Dr Maclean’s reformist and humanitarian tendencies emerged strongly after she moved to Ibadan in Nigeria, where she gave birth to another son, Tunde, and successfully convinced witch doctors to refer patients who could not be cured with traditional remedies to Western hospitals. It was in Ibadan that Dr Maclean met John P Mackintosh, her second husband and, later, a well-known Labour politician and author.

After she returned to the Capital, Dr Maclean became immersed in the teaching profession.

A teacher for more than 20 years at the University of Edinburgh’s department of community medicine, she went on to become a senior reader and acting head of department, and was later admitted as a fellow to the city’s Royal College of Physicians.

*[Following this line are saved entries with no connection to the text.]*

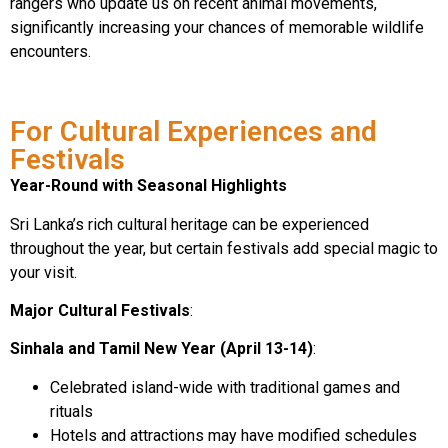
rangers who update us on recent animal movements,
significantly increasing your chances of memorable wildlife
encounters.
For Cultural Experiences and
Festivals
Year-Round with Seasonal Highlights
Sri Lanka’s rich cultural heritage can be experienced
throughout the year, but certain festivals add special magic to
your visit.
Major Cultural Festivals
:
Sinhala and Tamil New Year (April 13-14)
:
Celebrated island-wide with traditional games and
rituals
Hotels and attractions may have modified schedules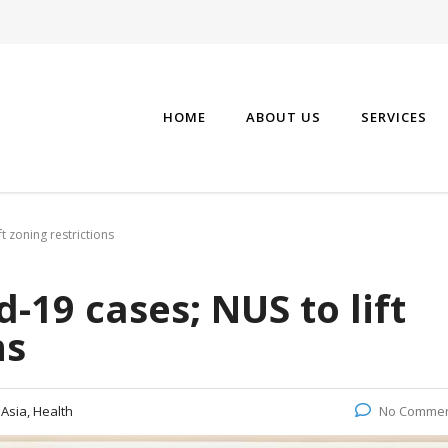
HOME
ABOUT US
SERVICES
t zoning restrictions
-19 cases; NUS to lift
ns
:
Asia, Health
No Comme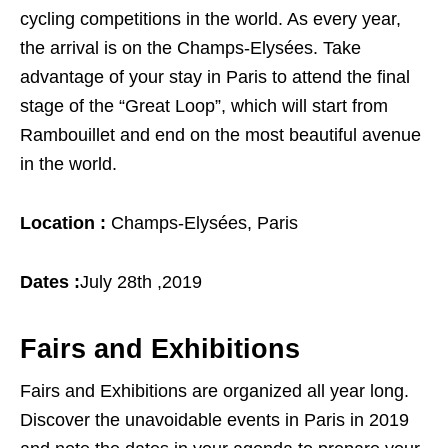
cycling competitions in the world. As every year,
the arrival is on the Champs-Elysées. Take
advantage of your stay in Paris to attend the final
stage of the “Great Loop”, which will start from
Rambouillet and end on the most beautiful avenue
in the world.
Location :
Champs-Elysées, Paris
Dates :
July 28th ,2019
Fairs and Exhibitions
Fairs and Exhibitions are organized all year long.
Discover the unavoidable events in Paris in 2019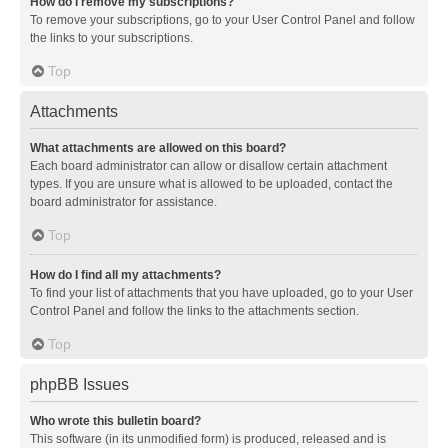
How do I remove my subscriptions?
To remove your subscriptions, go to your User Control Panel and follow
the links to your subscriptions.
Top
Attachments
What attachments are allowed on this board?
Each board administrator can allow or disallow certain attachment
types. If you are unsure what is allowed to be uploaded, contact the
board administrator for assistance.
Top
How do I find all my attachments?
To find your list of attachments that you have uploaded, go to your User
Control Panel and follow the links to the attachments section.
Top
phpBB Issues
Who wrote this bulletin board?
This software (in its unmodified form) is produced, released and is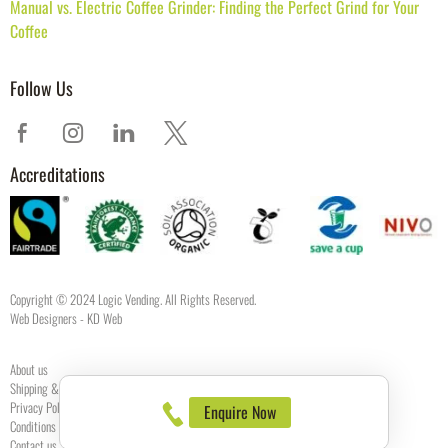
Manual vs. Electric Coffee Grinder: Finding the Perfect Grind for Your
Coffee
Follow Us
Accreditations
Copyright © 2024 Logic Vending. All Rights Reserved.
Web Designers
- KD Web
About us
Shipping & Returns
Privacy Policy
Enquire Now
Conditions of use
Contact us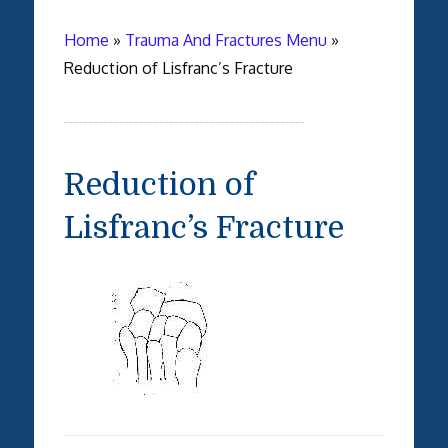
Home
»
Trauma And Fractures Menu
»
Reduction of Lisfranc’s Fracture
Reduction of
Lisfranc’s Fracture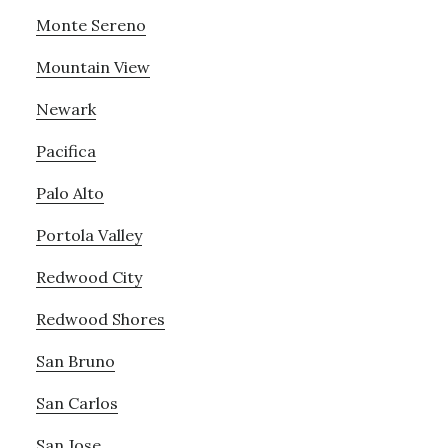
Monte Sereno
Mountain View
Newark
Pacifica
Palo Alto
Portola Valley
Redwood City
Redwood Shores
San Bruno
San Carlos
San Jose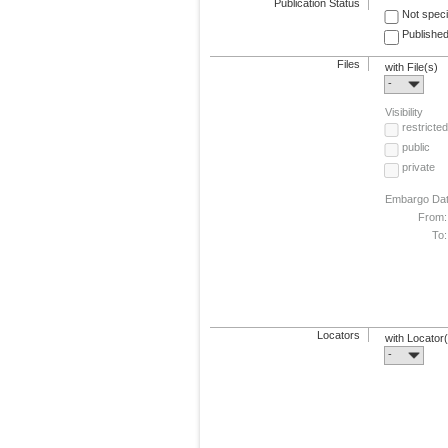
Publication Status
Not speci
Published
Files
with File(s)
-
Visibility
restricted
public
private
Embargo Da
From:
To:
Locators
with Locator
-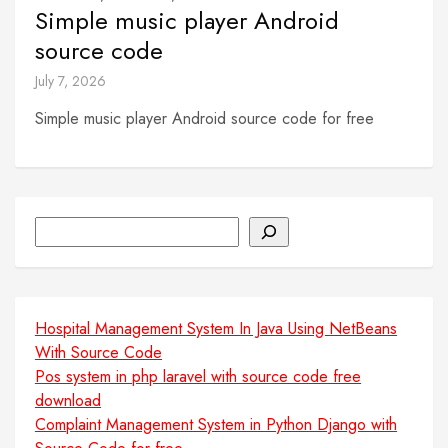
Simple music player Android
source code
July 7, 2026
Simple music player Android source code for free
Search
Hospital Management System In Java Using NetBeans
With Source Code
Pos system in php laravel with source code free
download
Complaint Management System in Python Django with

She also had an active interest in politics, crying with joy when the Scottish Parliament opened in 1999.

Dr Helen Zealley, a former Lothians director of public health and Dr Maclean’s neighbour for many years, said: “I remember one time that she talked to us about how communities in the Western Isles operated. She was talking about how the way they operated was very similar to many other parts of the world where the women got on with all the jobs that needed doing and the men just sat around and talked about putting things right.

“It’s an anecdote that sums up her work. From it you can see that she was a strong feminist, that she was very observant of the little things in life, and that she was also a social reformer – in the widest sense of the word.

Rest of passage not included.